Your goal
Copy each line below in which the word "почту" occurs.

Extracted page text data

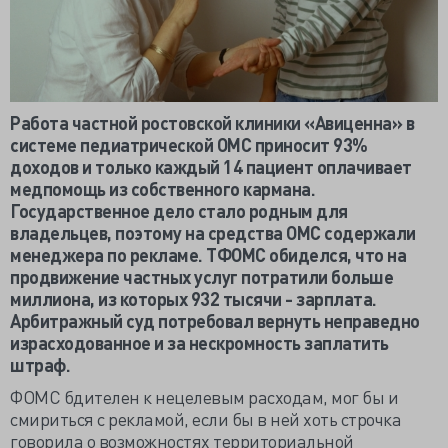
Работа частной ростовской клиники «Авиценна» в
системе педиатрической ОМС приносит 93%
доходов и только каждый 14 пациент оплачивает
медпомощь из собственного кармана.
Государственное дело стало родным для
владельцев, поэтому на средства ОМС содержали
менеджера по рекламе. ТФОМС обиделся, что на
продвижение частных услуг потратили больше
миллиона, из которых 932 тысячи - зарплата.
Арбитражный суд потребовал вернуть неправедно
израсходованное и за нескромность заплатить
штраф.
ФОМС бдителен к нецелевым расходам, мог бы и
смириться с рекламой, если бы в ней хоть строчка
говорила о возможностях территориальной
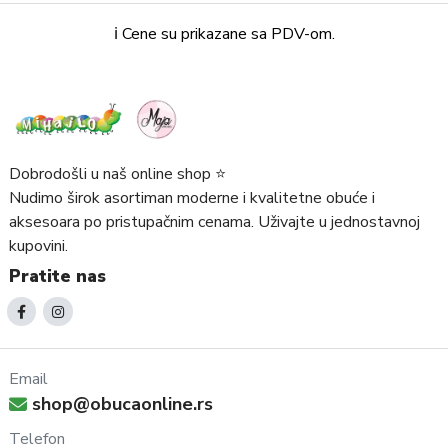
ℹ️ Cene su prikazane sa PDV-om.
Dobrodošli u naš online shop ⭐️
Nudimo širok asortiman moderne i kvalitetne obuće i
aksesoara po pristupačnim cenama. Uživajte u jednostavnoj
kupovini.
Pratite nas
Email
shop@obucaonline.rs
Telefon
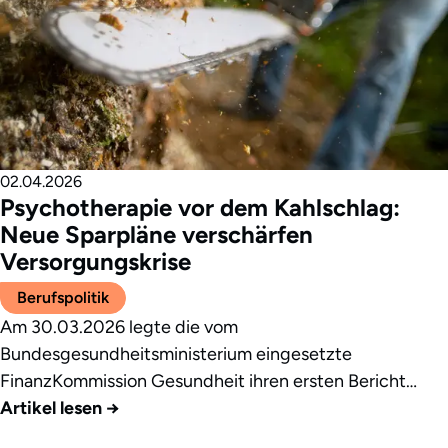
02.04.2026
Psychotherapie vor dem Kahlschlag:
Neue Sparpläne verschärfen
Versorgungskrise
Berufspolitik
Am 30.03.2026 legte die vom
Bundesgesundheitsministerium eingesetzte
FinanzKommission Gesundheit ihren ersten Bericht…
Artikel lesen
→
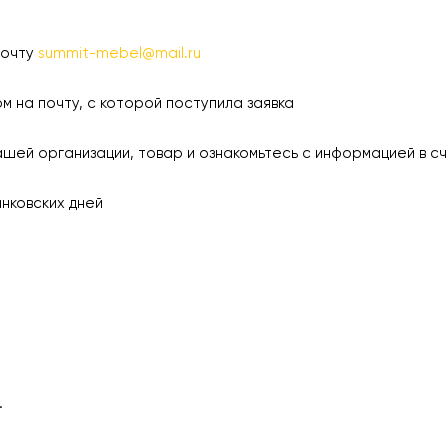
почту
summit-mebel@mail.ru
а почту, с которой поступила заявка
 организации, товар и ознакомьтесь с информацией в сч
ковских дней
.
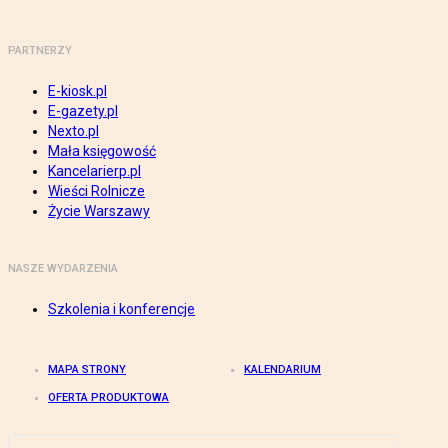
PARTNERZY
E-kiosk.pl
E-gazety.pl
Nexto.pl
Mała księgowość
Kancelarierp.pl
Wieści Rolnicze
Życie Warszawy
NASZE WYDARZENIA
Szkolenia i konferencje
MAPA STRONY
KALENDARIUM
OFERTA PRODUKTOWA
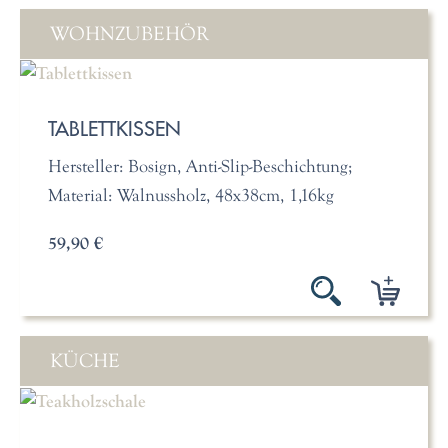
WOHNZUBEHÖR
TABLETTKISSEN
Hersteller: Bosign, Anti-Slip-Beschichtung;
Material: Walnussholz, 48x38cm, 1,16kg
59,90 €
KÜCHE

--

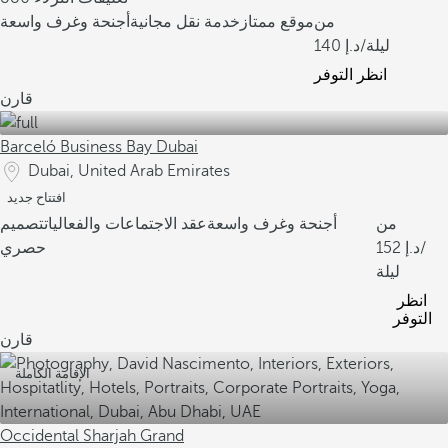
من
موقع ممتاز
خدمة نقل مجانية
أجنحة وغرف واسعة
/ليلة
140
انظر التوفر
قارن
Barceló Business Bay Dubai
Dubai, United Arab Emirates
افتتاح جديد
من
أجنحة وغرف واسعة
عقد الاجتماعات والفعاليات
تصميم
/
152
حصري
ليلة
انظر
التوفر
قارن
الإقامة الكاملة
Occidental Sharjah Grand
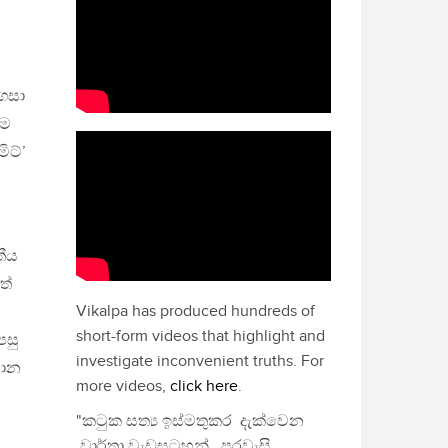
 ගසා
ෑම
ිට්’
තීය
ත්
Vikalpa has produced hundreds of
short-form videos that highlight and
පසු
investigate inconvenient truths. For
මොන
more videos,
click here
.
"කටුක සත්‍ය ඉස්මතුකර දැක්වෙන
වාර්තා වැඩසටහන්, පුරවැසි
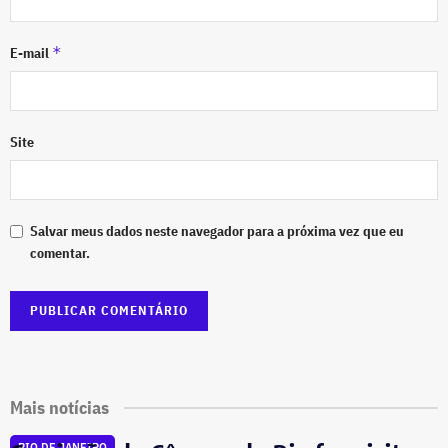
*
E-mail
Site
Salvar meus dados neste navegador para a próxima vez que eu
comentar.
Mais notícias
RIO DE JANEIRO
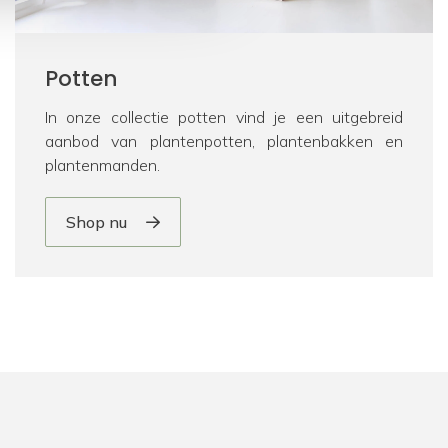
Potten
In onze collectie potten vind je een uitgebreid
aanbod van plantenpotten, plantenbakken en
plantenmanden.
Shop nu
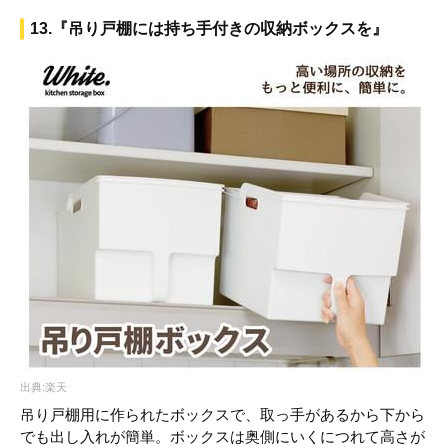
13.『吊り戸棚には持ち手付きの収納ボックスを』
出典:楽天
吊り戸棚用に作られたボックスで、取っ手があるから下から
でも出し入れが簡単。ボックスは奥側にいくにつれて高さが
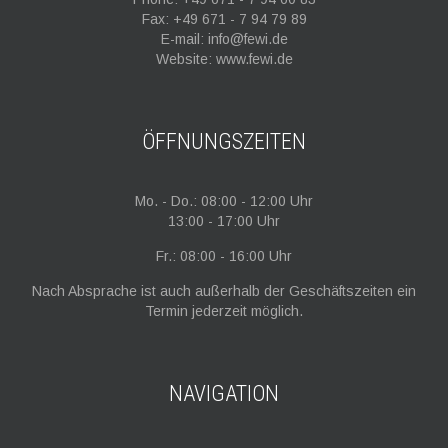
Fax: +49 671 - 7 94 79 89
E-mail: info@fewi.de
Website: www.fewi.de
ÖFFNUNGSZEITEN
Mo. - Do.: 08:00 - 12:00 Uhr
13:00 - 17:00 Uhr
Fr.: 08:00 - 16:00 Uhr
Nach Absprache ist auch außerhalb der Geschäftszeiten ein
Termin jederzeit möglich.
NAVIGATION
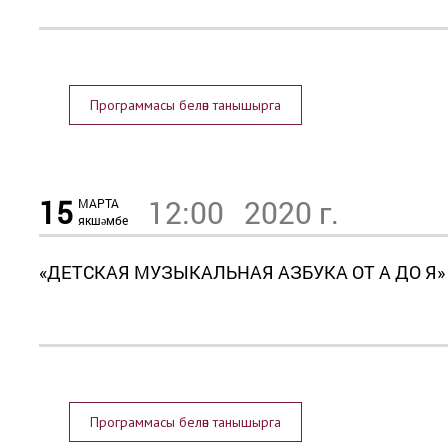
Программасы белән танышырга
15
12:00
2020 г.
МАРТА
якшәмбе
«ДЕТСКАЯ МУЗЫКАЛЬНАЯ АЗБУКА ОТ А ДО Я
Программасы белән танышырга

Response
почту
а почту, с которой поступила заявка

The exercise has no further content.